Develop peer networks. Don’t be surprised if your struggles differ wildly from those of your parent-friends who have never been divorced. I’ve found many never-divorced parents seem leery of discussing some of the challenges you’ll have with a blended family. It’s good to surround yourself with experienced parents of all sorts, but put an effort into finding some single parents and other Instant Parents so you can talk freely.

Take your time jumping into the fray. The early days, before you’re swept up in the rainbows and unicorns of being in love, are crucial for self-reflection. Get a notebook and ask some questions of yourself: Do you want to be involved in actual parenting? Do kids fit into your life goals and plans? What are you willing to sacrifice? (Is it okay if your home office may one day become a kid’s room?) And what are you not willing to sacrifice? (Will you forgo a promotion to be home in time for dinner each night?) There are no wrong answers and, ultimately, many decisions will depend on the circumstances, such as custody schedules, finances and your partner’s wishes. But don’t lose sight of your own needs and wants. It’s in everyone’s best interests if you can be upfront about what you’re prepared to handle.

Pick your battles. There will undoubtedly be things that drive you crazy about how your sweetheart and “the ex” do the parenting thing. It’s also not uncommon to get swept up in parenting ideals. Rather than trying to rewrite the entire dynamic between adults and kids, I recommend taking baby steps. Focus on issues that are crucial to safety, health or household peace and work on those; everything else can probably wait.

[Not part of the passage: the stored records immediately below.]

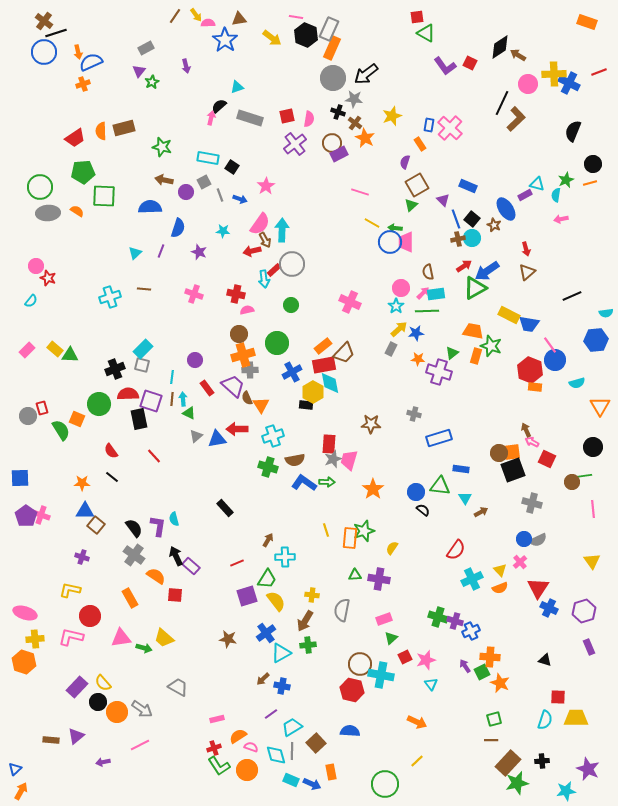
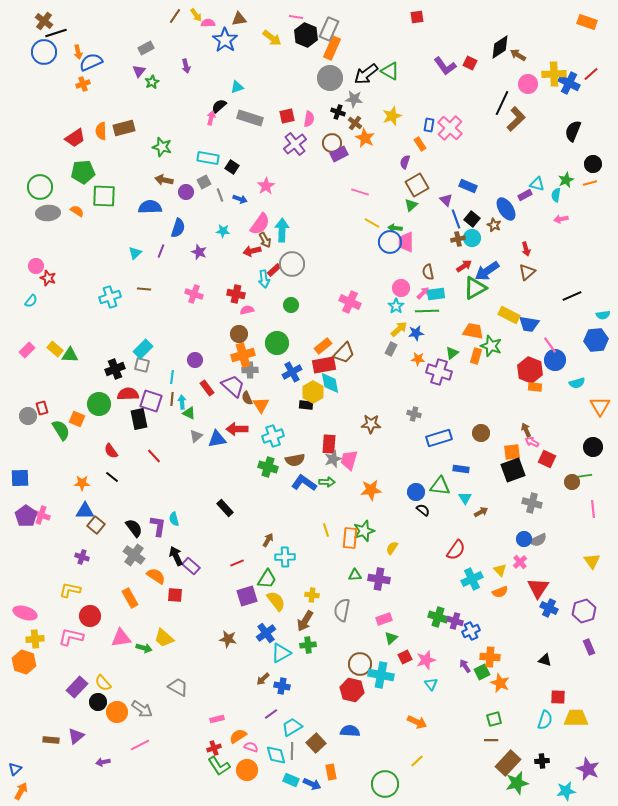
green triangle at (426, 33): moved 36 px left, 38 px down
red line at (599, 72): moved 8 px left, 2 px down; rotated 21 degrees counterclockwise
gray circle at (333, 78): moved 3 px left
purple triangle at (443, 200): moved 3 px right
cyan semicircle at (606, 313): moved 3 px left, 2 px down
cyan arrow at (183, 399): moved 1 px left, 3 px down
brown circle at (499, 453): moved 18 px left, 20 px up
orange star at (373, 489): moved 2 px left, 1 px down; rotated 30 degrees clockwise
orange semicircle at (500, 588): moved 4 px down
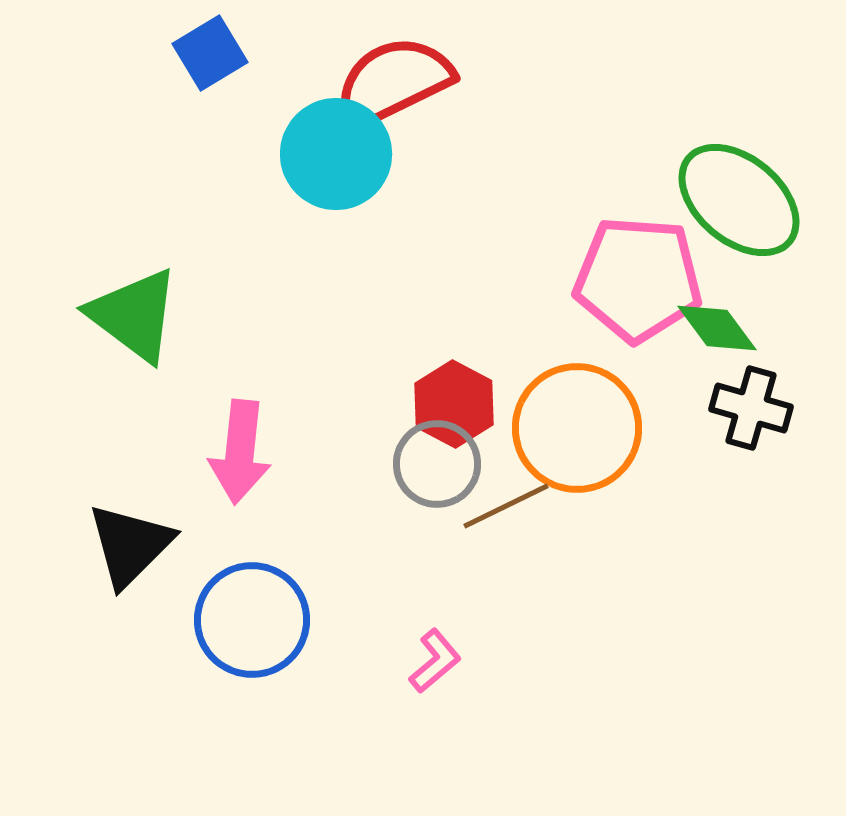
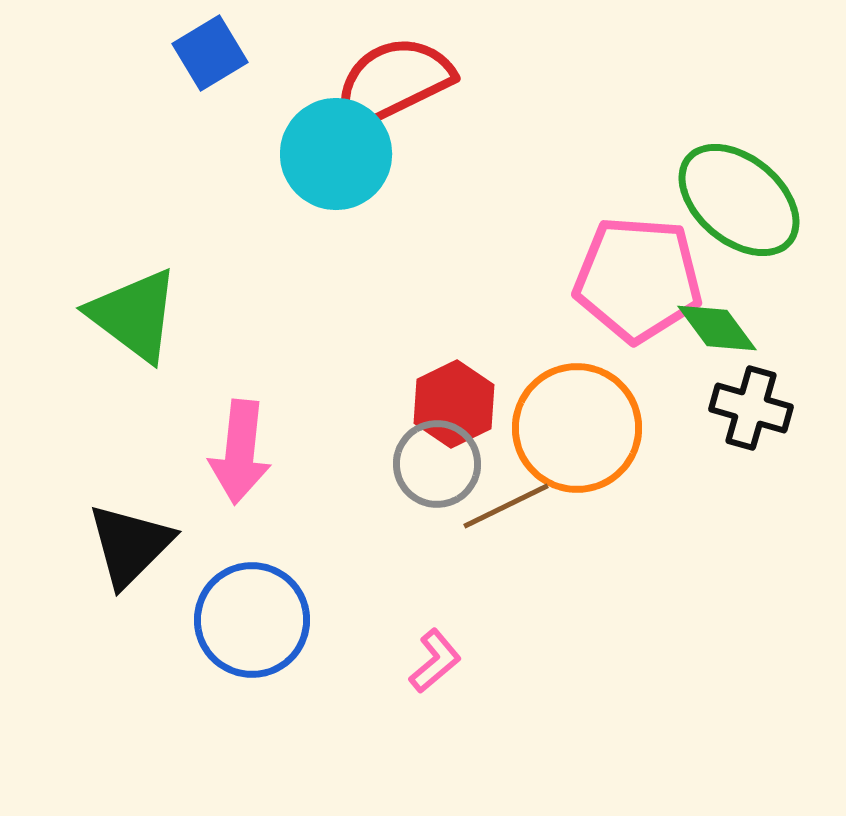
red hexagon: rotated 6 degrees clockwise
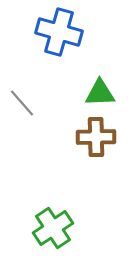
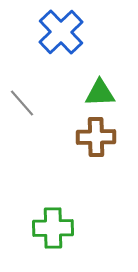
blue cross: moved 2 px right; rotated 30 degrees clockwise
green cross: rotated 33 degrees clockwise
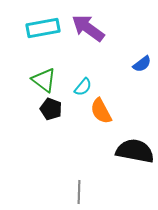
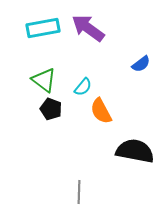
blue semicircle: moved 1 px left
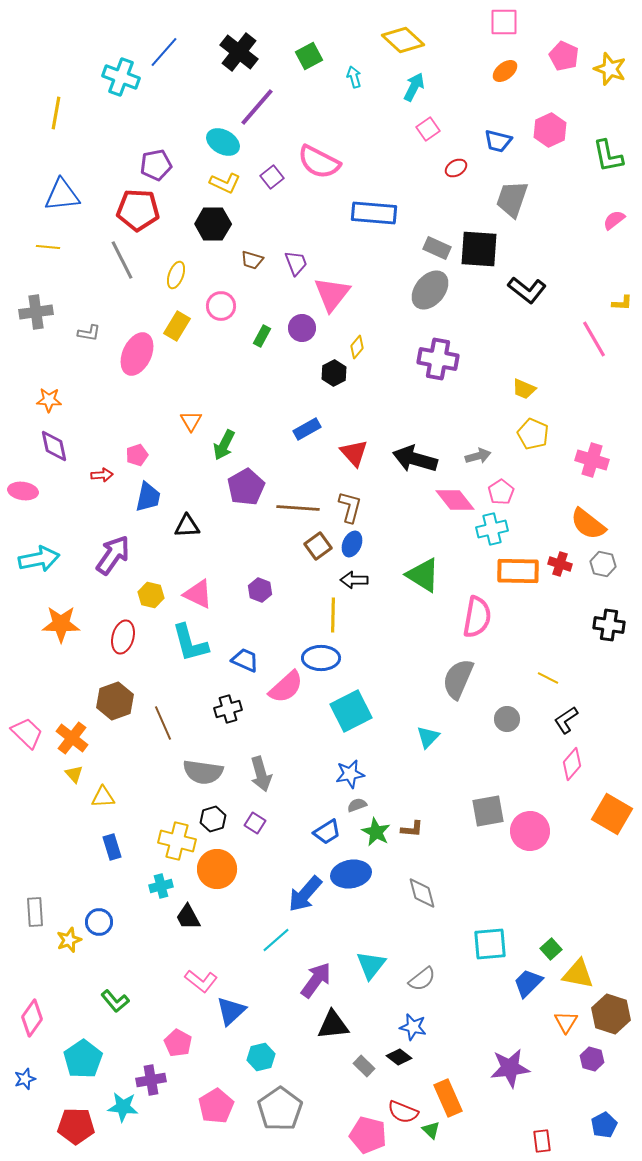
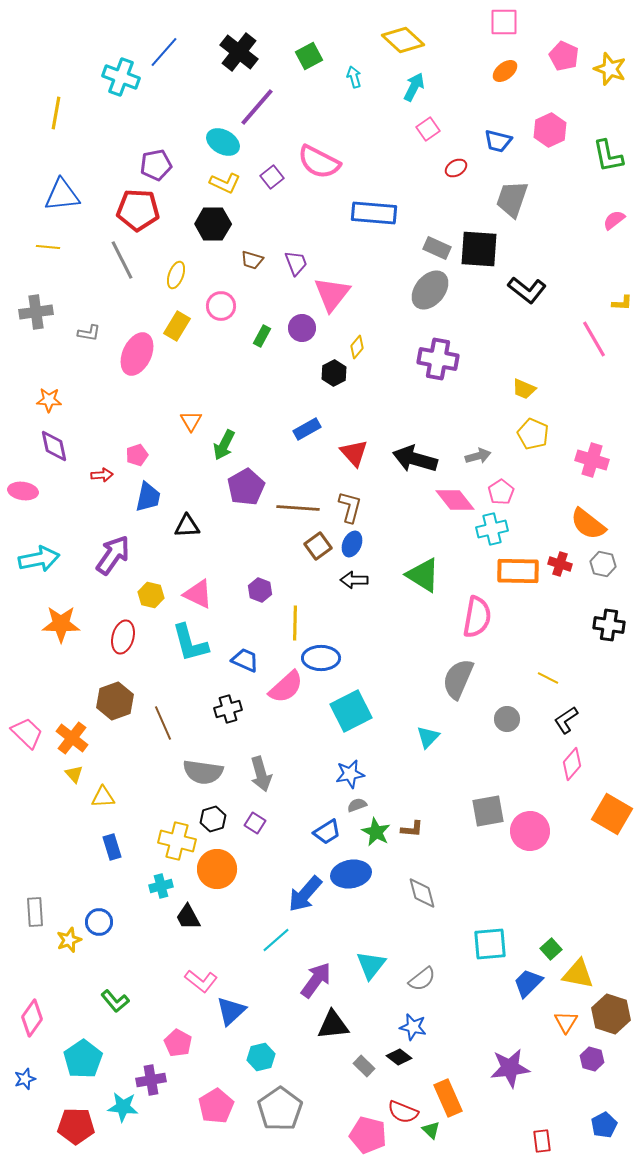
yellow line at (333, 615): moved 38 px left, 8 px down
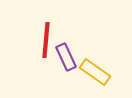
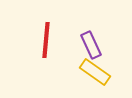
purple rectangle: moved 25 px right, 12 px up
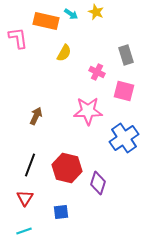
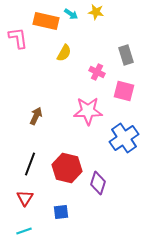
yellow star: rotated 14 degrees counterclockwise
black line: moved 1 px up
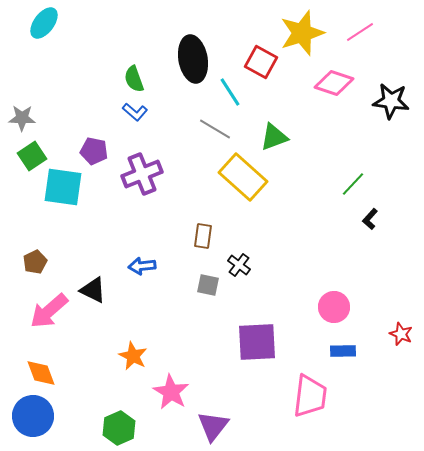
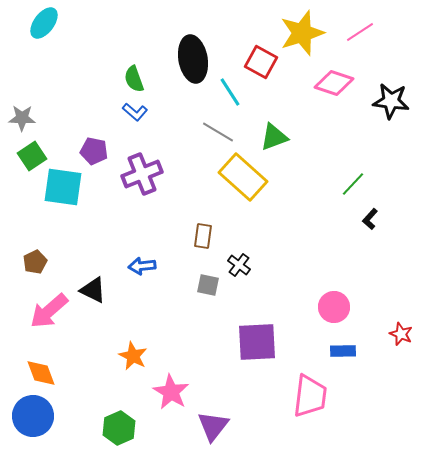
gray line: moved 3 px right, 3 px down
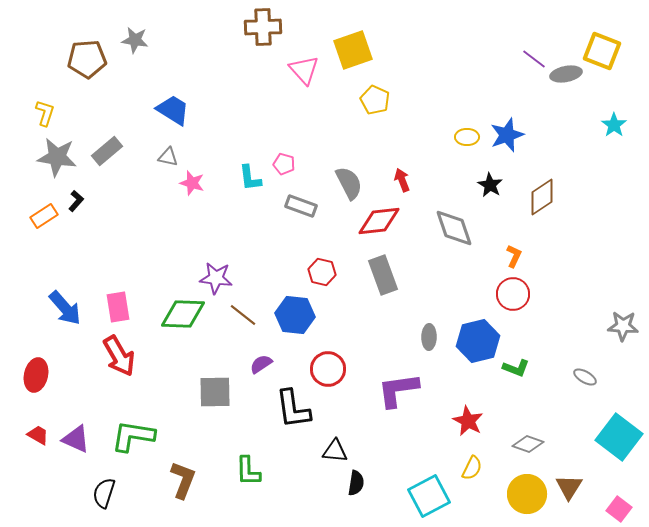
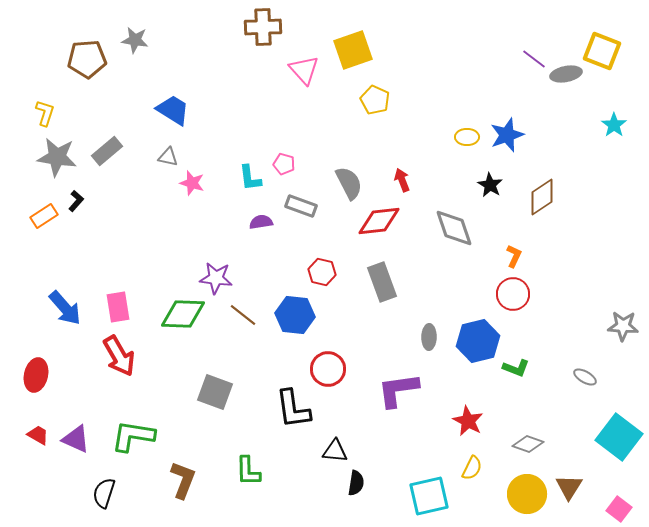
gray rectangle at (383, 275): moved 1 px left, 7 px down
purple semicircle at (261, 364): moved 142 px up; rotated 25 degrees clockwise
gray square at (215, 392): rotated 21 degrees clockwise
cyan square at (429, 496): rotated 15 degrees clockwise
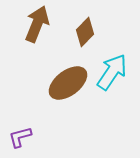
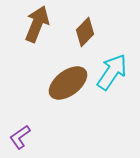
purple L-shape: rotated 20 degrees counterclockwise
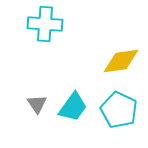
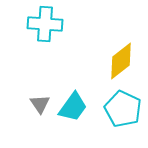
yellow diamond: rotated 30 degrees counterclockwise
gray triangle: moved 3 px right
cyan pentagon: moved 4 px right, 1 px up
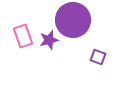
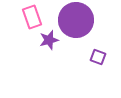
purple circle: moved 3 px right
pink rectangle: moved 9 px right, 19 px up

Make space for yourself. If you’re cohabitating with your single-parent sweetheart, be careful not to lose yourself in the move. Remember that the size of the child is directly disproportionate to the amount of his or her stuff. For instance, a 10-yearold boy may come with a room full of action figures, whereas a two-year-old girl might literally bury your condo with just her plushie collection alone. Be sure to carve out a space where you can relax or work, and guard it against the household calamity that is children’s socks, hats, toys, dishes, and Nerf darts.

It’s not your divorce. Depending on the dynamics of your sweetheart’s previous relationship, there may be ongoing friction. Unlike a kid-free divorce, where both parties eventually run out of reasons to yell at each other, a divorce with kids means the parties will likely be in communication— friendly or nasty—on a regular basis. Be aware that the more invested you become in the lives of your sweetheart and his/her kids, the more you may find yourself affected by the vibes between your partner and the ex. Early on, establish personal boundaries and decide what issues merit comment and which ones would be better handled by offering a sympathetic shoulder for your sweetie.

Not all houses are the same. The daily routine at the ex’s place may be completely out of sync with what you and your sweetie do with your kid time. There’s nothing you can do about this, so don’t sweat it. Kids are adaptable. If the other parent lets them scribble on the walls and stay up watching movies every night, they’ll eventually learn it doesn’t happen at every house. You will experience a great moment of relief the day you accept this. It’s an otherworldly experience to suddenly have Instant Kids, particularly if you’re not naturally a kid person. But there’s a special feeling when you’re accepted into the life of a child; when they look to you for support or affection or a laugh, it can make you feel 100 feet tall. What’s awesome about step-parenting is that you often get to approach the whole parenting puzzle from a more objective and clearheaded standpoint—which can also be helpful to the kids. After all, they’ve undoubtedly seen some pretty emotional behaviour from their other adults while they were working through the divorce stuff.

The real trick to being a happy Instant Parent is to make sure your own life, goals and passions aren’t entirely buried in the ensuing chaos. Survival depends on flexibility, boundaries and a potent sense of humour. The rest will come together as you and your partner forge your path.